Listed entries:
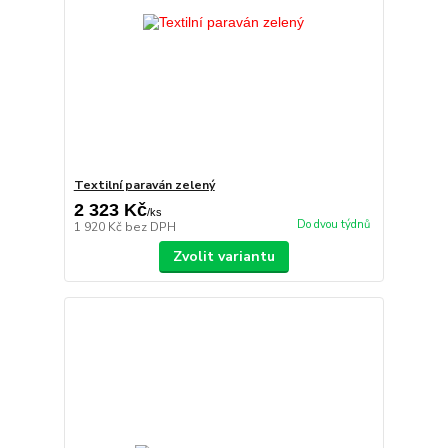
Textilní paraván zelený
2 323 Kč
/
ks
Do dvou týdnů
1 920 Kč
bez DPH
Zvolit variantu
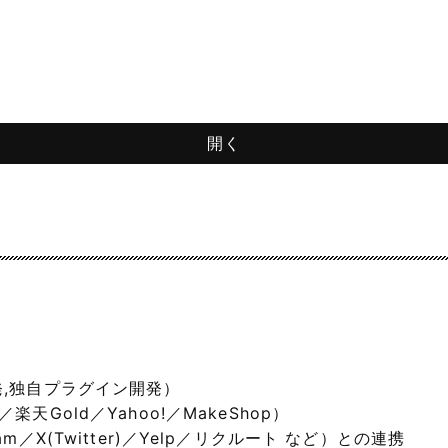
開発,独自プラグイン開発）
天Gold／Yahoo!／MakeShop）
Steam／X(Twitter)／Yelp／リクルート など）との連携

Task brief:
Repeat, exactly and with no pictures, each line from the line that holds "Zvolit variantu" through the last line of the records above.

Expected answer:
Zvolit variantu
開発,独自プラグイン開発）
天Gold／Yahoo!／MakeShop）
Steam／X(Twitter)／Yelp／リクルート など）との連携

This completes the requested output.